Der Vertreter der Firma Probst entfernte sich mit verzeihendem Verständnisse für süddeutsche Derbheit und wurde am Seeufer Zeuge dessen, was die Damen unternommen hatten.

Durch Resis schroffe Ablehnung wurde er um die Möglichkeit gebracht, der Rückkehr der schuldbewußten Frauen beizuwohnen.

Sie vollzog sich einfach und herzlich.

Schegerer machte eine halbe Wendung gegen seine Frau Gemahlin und fragte: »Bist da? Warum seid's denn net länger am See blieben?«

Benno lächelte freundlich.

»Grüß di Gott, Muckerl! Setz di her und schaug zu, daß d' was lernst.«

Diese Einladung nahm Paula nicht an; sie setzte sich mit ihrer Freundin an einen Nebentisch.

»Da hast dei G'wissenhaftigkeit«, murrte Resi. »I hab's ja g'wußt, bei dir is genau wie bei mir, und i komm mei'm Mann allaweil no z' früh. Eigentli hätt i gute Lust und gehat nomal nunter am See.«

»Dös geht net«, flüsterte Paula.

»Geht net... m... hm... aber dös geht, daß mir a paar Stunden dasitz'n wie ang'malte Affen... Na... einen Zorn hab i, daß i 's Kaffeeg'schirr an d' Wand schmeißen möcht.«

»Laß dir's doch net so ankennen...«

»Warum net? Schau do hin... strapaziern sich vielleicht die edlen Herrn und verstellen sich vor uns? Mit der größten Offenheit zeigen s' uns, daß ihna alls lieber is als wie unser G'sellschaft. Weißt, Paula, uns Frauenzimmer g'schieht's eigentli recht, mir sin alle feig.
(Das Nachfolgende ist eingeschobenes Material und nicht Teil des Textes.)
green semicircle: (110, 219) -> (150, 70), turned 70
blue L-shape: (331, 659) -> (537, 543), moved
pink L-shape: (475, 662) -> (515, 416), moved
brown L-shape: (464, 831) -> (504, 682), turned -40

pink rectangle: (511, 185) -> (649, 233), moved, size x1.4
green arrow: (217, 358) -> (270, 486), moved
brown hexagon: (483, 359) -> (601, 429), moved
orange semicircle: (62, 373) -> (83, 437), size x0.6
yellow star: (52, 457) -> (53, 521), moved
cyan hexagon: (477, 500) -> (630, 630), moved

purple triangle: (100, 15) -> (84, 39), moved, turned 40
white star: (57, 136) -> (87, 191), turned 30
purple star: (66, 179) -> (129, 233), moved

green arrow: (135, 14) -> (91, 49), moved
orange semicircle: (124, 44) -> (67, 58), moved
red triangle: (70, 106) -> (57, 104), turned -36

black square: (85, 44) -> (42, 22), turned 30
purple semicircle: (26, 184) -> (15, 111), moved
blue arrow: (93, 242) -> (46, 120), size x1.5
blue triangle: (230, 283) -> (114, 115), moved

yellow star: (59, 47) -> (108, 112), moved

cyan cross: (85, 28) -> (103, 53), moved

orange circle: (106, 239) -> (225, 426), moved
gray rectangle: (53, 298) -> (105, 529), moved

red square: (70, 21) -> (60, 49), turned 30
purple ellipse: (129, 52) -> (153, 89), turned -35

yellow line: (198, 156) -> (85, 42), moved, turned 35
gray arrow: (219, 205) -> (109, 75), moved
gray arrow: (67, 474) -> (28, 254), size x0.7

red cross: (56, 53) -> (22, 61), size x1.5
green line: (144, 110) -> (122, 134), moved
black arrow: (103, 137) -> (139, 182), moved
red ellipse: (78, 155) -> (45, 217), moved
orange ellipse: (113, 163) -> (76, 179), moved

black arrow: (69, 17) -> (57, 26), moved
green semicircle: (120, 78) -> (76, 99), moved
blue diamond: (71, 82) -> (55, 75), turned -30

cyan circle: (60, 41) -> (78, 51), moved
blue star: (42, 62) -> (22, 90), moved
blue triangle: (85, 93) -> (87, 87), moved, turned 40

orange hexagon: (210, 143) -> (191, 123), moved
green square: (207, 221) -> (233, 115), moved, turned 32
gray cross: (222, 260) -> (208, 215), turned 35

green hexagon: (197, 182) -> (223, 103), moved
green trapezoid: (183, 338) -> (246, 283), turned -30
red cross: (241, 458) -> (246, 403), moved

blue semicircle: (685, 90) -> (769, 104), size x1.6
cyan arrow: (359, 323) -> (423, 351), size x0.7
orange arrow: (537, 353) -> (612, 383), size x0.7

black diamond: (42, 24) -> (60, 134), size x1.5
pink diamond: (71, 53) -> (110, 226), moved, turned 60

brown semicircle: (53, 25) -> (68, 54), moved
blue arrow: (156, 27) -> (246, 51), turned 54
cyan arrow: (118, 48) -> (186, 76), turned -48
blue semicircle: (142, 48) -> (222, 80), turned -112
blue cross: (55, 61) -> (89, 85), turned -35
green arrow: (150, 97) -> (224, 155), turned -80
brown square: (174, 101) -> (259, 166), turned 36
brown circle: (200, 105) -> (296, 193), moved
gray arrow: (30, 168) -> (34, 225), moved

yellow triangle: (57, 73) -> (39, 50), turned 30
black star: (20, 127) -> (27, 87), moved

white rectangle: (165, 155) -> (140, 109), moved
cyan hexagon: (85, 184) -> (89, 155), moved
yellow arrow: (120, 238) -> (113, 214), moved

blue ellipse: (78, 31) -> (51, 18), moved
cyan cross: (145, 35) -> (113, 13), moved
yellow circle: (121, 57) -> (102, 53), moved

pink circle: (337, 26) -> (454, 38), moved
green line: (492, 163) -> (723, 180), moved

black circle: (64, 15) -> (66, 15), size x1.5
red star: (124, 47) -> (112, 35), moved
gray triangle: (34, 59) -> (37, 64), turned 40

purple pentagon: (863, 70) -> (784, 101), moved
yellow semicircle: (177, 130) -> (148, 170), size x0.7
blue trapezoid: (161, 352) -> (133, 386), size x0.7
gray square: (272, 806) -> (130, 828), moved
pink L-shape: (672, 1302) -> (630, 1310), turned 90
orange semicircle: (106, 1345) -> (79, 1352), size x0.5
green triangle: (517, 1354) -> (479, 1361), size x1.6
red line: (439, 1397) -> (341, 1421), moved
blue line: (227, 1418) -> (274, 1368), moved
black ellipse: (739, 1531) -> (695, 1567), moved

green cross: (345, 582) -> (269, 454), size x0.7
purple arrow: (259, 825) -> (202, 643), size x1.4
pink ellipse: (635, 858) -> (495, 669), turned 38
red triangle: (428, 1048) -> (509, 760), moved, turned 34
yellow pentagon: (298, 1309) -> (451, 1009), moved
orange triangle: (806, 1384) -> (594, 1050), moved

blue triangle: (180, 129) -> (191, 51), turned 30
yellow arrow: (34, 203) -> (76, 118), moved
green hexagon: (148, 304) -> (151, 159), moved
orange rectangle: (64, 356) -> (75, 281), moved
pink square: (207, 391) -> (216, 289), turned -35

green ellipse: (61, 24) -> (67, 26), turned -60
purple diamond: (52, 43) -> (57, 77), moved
Warum stehn mir net auf und sag'n zu dena Bierdimpfl...«

»Bst... aber geh... Resi...«

»Ja, Bierdimpfl... sind s' vielleicht was andres?... warum sagn mir ihna net, daß s' uns eckelhaft sin?«

»Weil ma sein Frieden haben möcht, und weil mit der Schimpferei nix besser werd...«

»I will gar kein Frieden haben... na! An solchen net, wo er alles tut, was er mag, und i alles leid, was i net mag«

»Heut machst d' 's auch nimmer anders, Resi... jetzt geh doch zu... was woll'n ma denn mach'n?«

Es gelang Paula allmählich, ihre Freundin zu beruhigen. Ein Ärger hielt bei Frau Resi nicht lange an, und ihr Mißmut schlug bald wieder in Fröhlichkeit über. Sie tätschelte Paula auf die Backen.

»Du bist a gute Haut... viel z' gut für an g'wissen Jemand... aber eigentlich hast d' recht, ma soll sich net ärgern. Und jetzt freut mich was! Jetzt freut's mich erst!«

Sie patschte lustig in die Hände.

»Siehgst, wenn ma sich Gedank'n machet – aber ich mach mir scho keine –, aber wenn ich mir ei' machet, na brauch i bloß da nüber schau'n, und i bin gründlich kuriert... Die da drüben meinen, weiß Gott wie untertänig mir sin – Schnecken!...«

»Du, Manni!« rief sie übermütig zum Spieltisch hinüber. »Auf der Insel war's heut lieb! Da möcht i no öfter nüber fahrn...«

Herr Schegerer stach gerade mit dem letzten Trumpf und ließ sich nicht stören.

»Vo mir aus«, brummte er.

»Vo dir aus? Gibst mir du die Erlaubnis dazu?« Sie lachte ausgelassen.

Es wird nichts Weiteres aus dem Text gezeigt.